A road upset of Johnny Manziel and then-No. 7 Texas A&M vaulted Auburn (6-1) 13 spots in the rankings and made the Tigers, who host Florida Atlantic on Saturday night, perhaps the chief challenger to No. 1 Alabama in the SEC's Western Division.
Ford's ambition goes beyond that. Way beyond.
"I think we can win it all. You know?" he said. "There's no reason to say that we can't. We said we wanted to have the biggest turnaround in college football. Why not win it all?
"But we're going to keep getting better every practice, every game, every week, and look and see where it can take us. We can definitely win it all if we do that."
It would be an even bigger surprise than the Tigers' 2010 national title. Only this time there's no Cam Newton leading the way.
Auburn is certainly in an unexpected position after last Saturday's 45-41 win over the Aggies, who won last year's meeting by six touchdowns.
The Tigers have already doubled their win total from last season, when they lost all eight SEC games, many of them in ugly fashion.
Malzahn set about installing his fast-paced offense, run by dual-threat junior college transfer Nick Marshall, and repeatedly preaching his "it's a new day" theme.
His latest refrain, uttered after most games, is "We haven't arrived." Malzahn trotted it out twice on Tuesday.
"You look across college football, the teams that don't keep improving throughout the year, it's relevant," Malzahn said. "There's a lot of ups and downs and that's our challenge. We've got to keep rolling, take it one game at a time and stay focused."
The SEC West is certainly within reach. The Tigers and the unbeaten Crimson Tide are the only teams in the division with fewer than two losses.
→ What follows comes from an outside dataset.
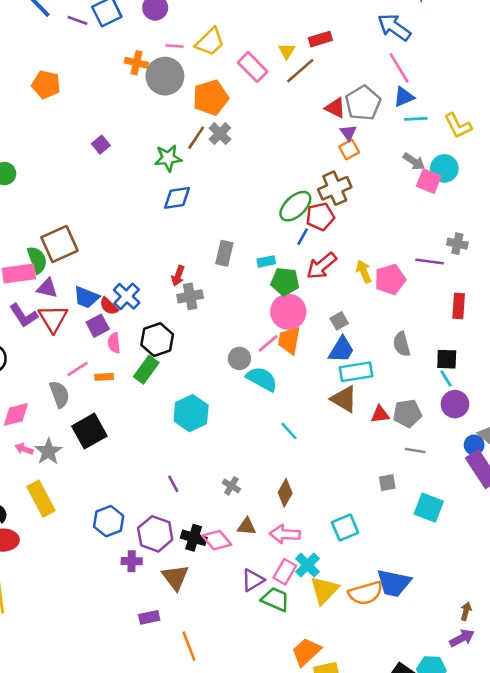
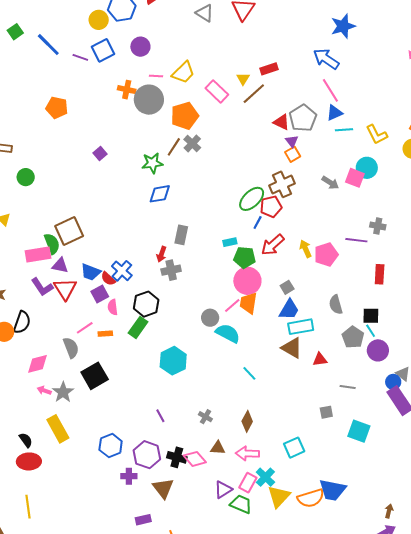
gray arrow: (414, 161) -> (330, 183), moved
gray rectangle: (224, 253) -> (181, 235), moved
gray pentagon: (407, 413) -> (353, 337), moved, turned -30

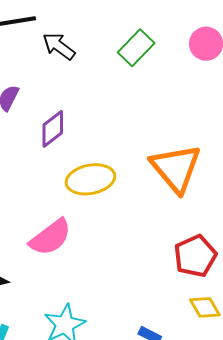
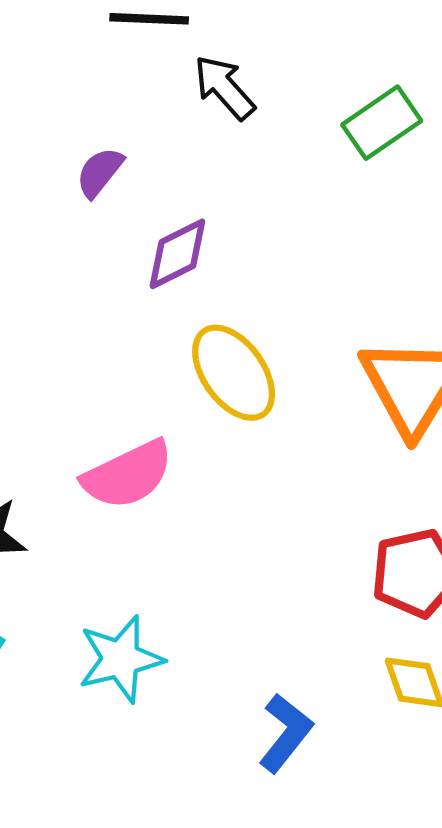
yellow ellipse: (90, 179) -> (234, 373), turned 54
Auburn could be favored in every game leading up to that with road trips remaining to Arkansas and Tennessee before hosting chief rivals Georgia and Alabama. Win out, and the Tigers will play for the SEC title.
Few were thinking of the Tigers as contenders until the win in College Station.
"I think we put ourselves back on the map," Ford said. "We definitely went from playing for nothing last year to playing for a lot this year."
The improvement has been pretty much across the board but most evident with Marshall and the offense. The Tigers rank eight nationally in rushing offense after finishing 78th last season. Auburn has climbed 96 spots, from 115th to 19th, in total offense.
Center Reese Dismukes said Malzahn has been the big difference since replacing Gene Chizik, who was fired two years after winning the national title. Malzahn was offensive coordinator for that team.
"He's the reason why we're successful and he's got us and we've got him, we've got each other's back," Dismukes said. "It's just a mindset. I'm glad he's our head coach, and he's a heck of a coach."
The biggest changes in personnel have been JUCO transfers Marshall and No. 2 rusher Cameron Artis-Payne, plus a handful of new defensive linemen.
Other players such as receiver Sammie Coates and safety Robenson Therezie have dramatically stepped up their production.
Four of Auburn's wins have been decided in the final minutes, and Dismukes said that's the opposite of last season when "it was like everything happened for us to lose a game.
"I would say everything is falling into place," he said. "It's all the same guys. We're playing better as a team than we were last year. Everybody believes we can win. That's just the big thing. It's a new day like coach Malzahn says and that's really it."
FAU (2-5) is coming off its bye week following losses in three of its previous four games, including 24-23 to Marshall on Oct. 12.
Justin Haig kicked a 41-yard field goal as time expired for Marshall, which trailed by as many as nine in the final quarter.
Jaquez Johnson threw a touchdown pass and ran for another score for FAU, which lost its only other meeting with Auburn, 30-14 on Sept. 24, 2011.